Caisse Nationale de Sécurité Sociale

Contentieux

 

 

. Les litiges auxquels donne lieu l’application de la Législation et de la réglementation de sécurité sociale visant les assurés, les employeurs et la caisse, à l’exception des affaires pénales et des litiges qui appartiennent exclusivement par leur nature à un autre contentieux, sont de la compétence du tribunal du Travail sans le ressort duquel se trouve le domicile du travailleur.

. Les contestations d’ordre médical relatives à l’état de l’assuré, notamment à la date de consolidation en cas d’accident du travail ou de maladie professionnelle, au taux d’incapacité permanente, à l’existence ou à la gravité de l’invalidité, à la constatation d’une usure prématurée de l’organisme, donnent lieu à l’application d’une procédure d’expertise médicale. Le médecin expert est désigné d’un commun accord par le médecin traitant et par le Médecin-conseil ou à défaut par le Ministre de la Santé.

. L’avis de l’expert n’est pas susceptible de recours ; il s’impose à l’assuré comme à la Caisse et le cas échéant à la juridiction compétente.

. Les modalités de l’expertise médicale sont déterminées par Arrêté conjoint du Ministre de tutelle et du Ministre de la Santé.

Avant d’être soumises au tribunal, les réclamations formées contre les décisions prises par la Caisse sont obligatoirement portées devant la Commission de recours gracieux.

. La Commission de recours gracieux statue et notifie sa décision aux intéressés. Cette décision doit être motivée. En cas de partage des voix, il est statué par le Conseil d’Administration.

. Les requérants disposent d’un délai de deux mois à compter de la date de la notification de la décision pour se pourvoir devant le Tribunal de Travail qui statue dans les conditions prévues par le Code du Travail sans qu’une tentative de conciliation soit nécessaire.

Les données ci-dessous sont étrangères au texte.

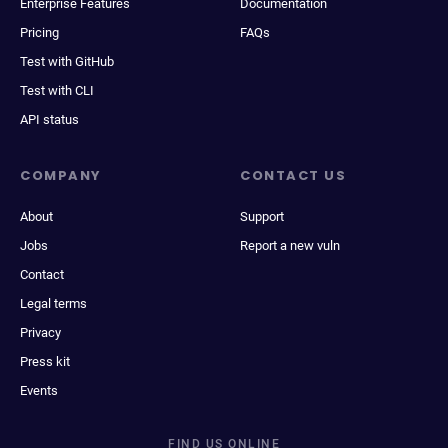
Enterprise Features
Documentation
Pricing
FAQs
Test with GitHub
Test with CLI
API status
COMPANY
CONTACT US
About
Support
Jobs
Report a new vuln
Contact
Legal terms
Privacy
Press kit
Events
FIND US ONLINE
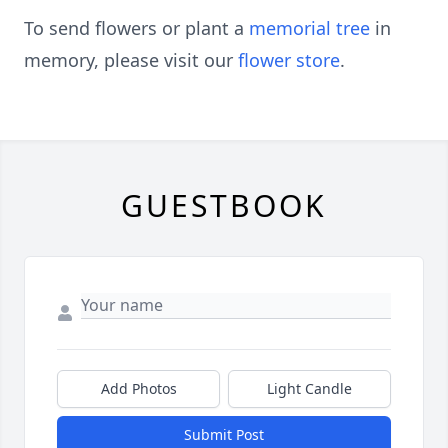
To send flowers or plant a
memorial tree
in
memory, please visit our
flower store
.
GUESTBOOK
Add Photos
Light Candle
Submit Post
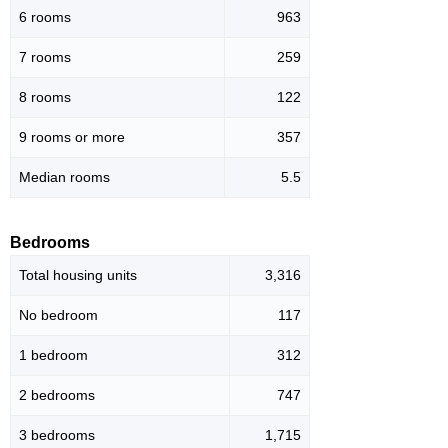
6 rooms
963
7 rooms
259
8 rooms
122
9 rooms or more
357
Median rooms
5.5
Bedrooms
Total housing units
3,316
No bedroom
117
1 bedroom
312
2 bedrooms
747
3 bedrooms
1,715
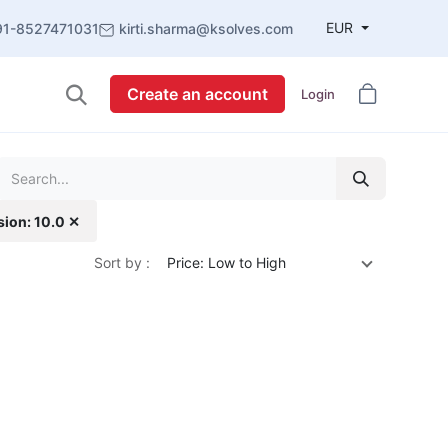
EUR
91-8527471031
kirti.sharma@ksolves.com
Create an account
Login
sion: 10.0 ✕
Sort by :
Price: Low to High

. Lorsque la décision n’a pas été portée à la connaissance du requérant dans le délai de deux (2) mois suivant la date de réception de sa réclamation par la Caisse, celui-ci peut considérer sa demande comme rejetée et se pourvoir devant le Tribunal du Travail dans le délai prévu à l’alinéa 3.

. Ce délai commence à courir à compter de la date de rejet implicite de la demande.

PENALITES

. L’employeur qui a contrevenu aux prescriptions du code et des textes règlementaires de la CNSS est poursuivi devant les juridictions pénales, à la requête du Ministère public et éventuellement du Ministre de tutelle ou à la demande de la Caisse et de toute partie intéressée.

. L’employeur est passible d’une amende de 10.000 à 100.000 francs guinéens et en cas de récidive d’une amende de 20.000 à 200.000 francs guinéens, sans préjudice de la condamnation par le même jugement au paiement des cotisations et majorations dont le paiement lui incomberait.

. L’amende est appliquée autant de fois qu’il y a de personnes employées pour lesquelles a été constaté une infraction aux prescriptions du présent Code.

. Il y a récidive lorsque dans les douze (12) mois antérieurs à la date d’expiration du délai de quinze jours impartis par la mise en demeure prévue à l’article 39 du code de sécurité sociale l’employeur défaillant a déjà subi condamnation pour une infraction identique.